Sunday brunch at Marcus Samuelsson's new Harlem restaurant is a raucous, post-church affair, complete with a gospel singer who wades through the crowd.
The weekly fixture has a strict no-reservations policy, so embrace this mandate by clustering around Red Rooster's glorious horseshoe-shaped bar. Order a bowl of berbere-spiced nuts with dried sour cherries and chips of injera ($4) to go with any one of the house-infused bourbon cocktails, such as the Big Red Rooster ($14), made with cinnamon-saturated bourbon, Dolin Rouge, Averna Amaro and orange bitters.

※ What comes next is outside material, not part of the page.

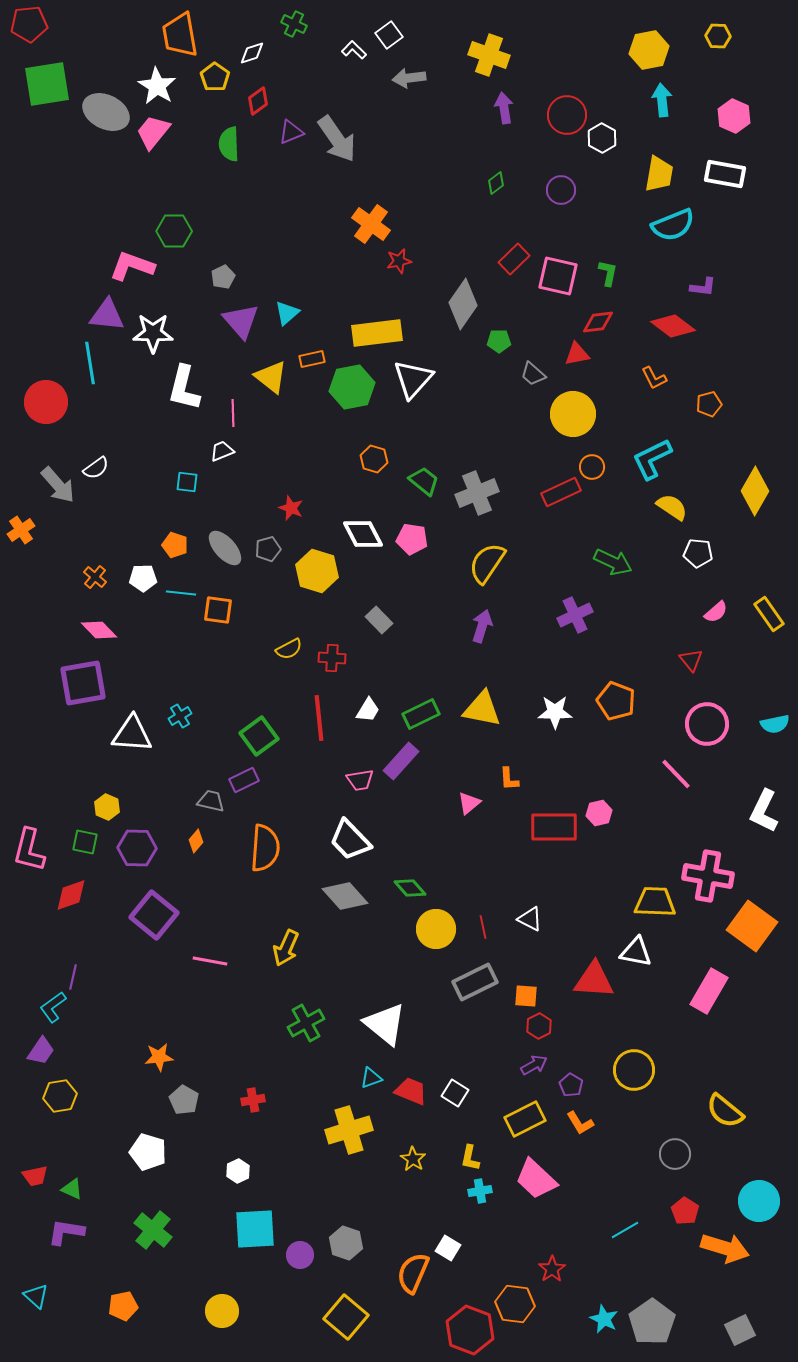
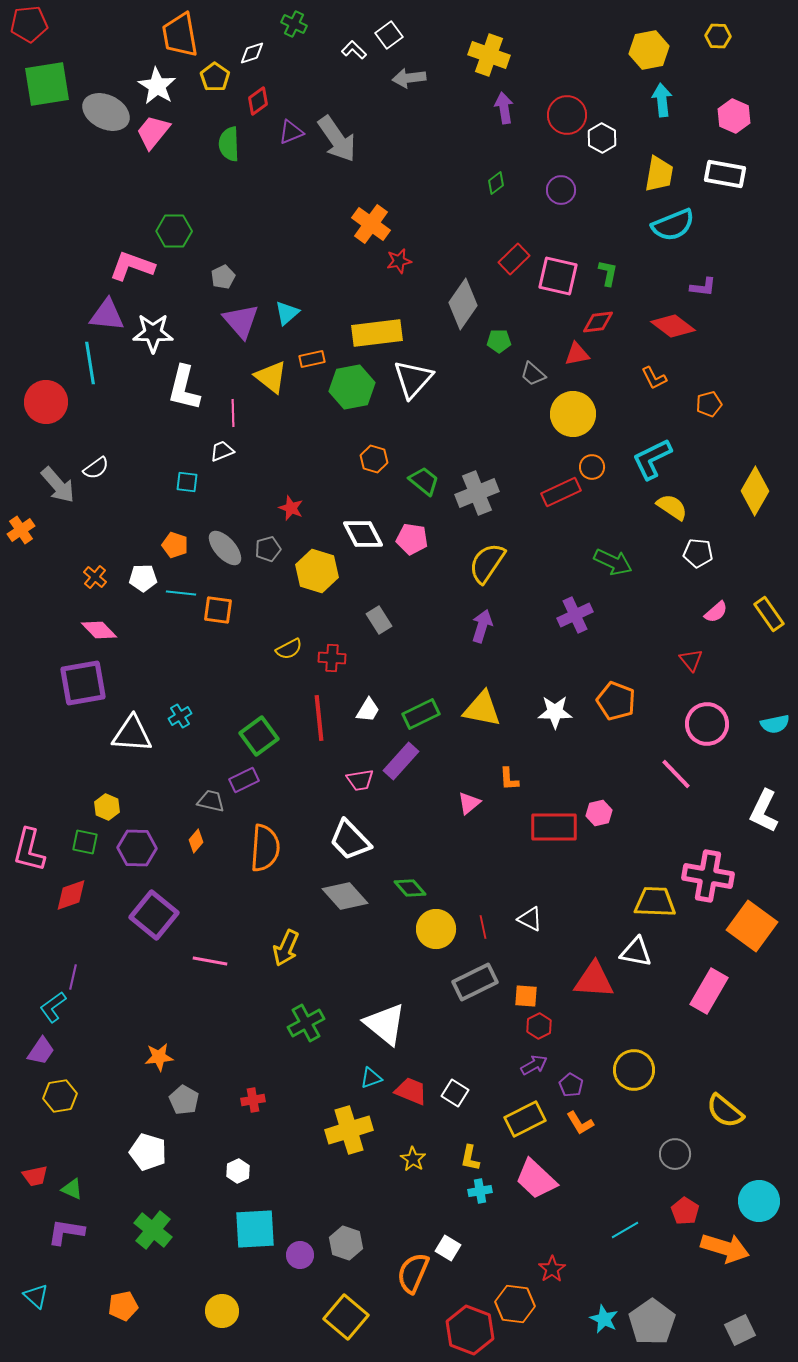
gray rectangle at (379, 620): rotated 12 degrees clockwise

When you're finally seated at a table, begin with slices of warm corn bread accompanied by pots of honey butter and tomato jam ($4). From there, brunch standards like chocolate-pecan waffles ($14) are available, but why bother when you can have a bowl of creamy tomato-soaked red grits with poached eggs and shrimp ($15) or nuggets and toast ($15), aka boneless fried-chicken pieces over buttermilk French toast, all lathered with maple syrup.
Over the years, Samuelsson has cooked Scandinavian, Asian fusion and Japanese cuisines, but the food at Red Rooster, a personal comfort-food mash-up of Southern American, Swedish and Ethiopian food, is his boldest move yet.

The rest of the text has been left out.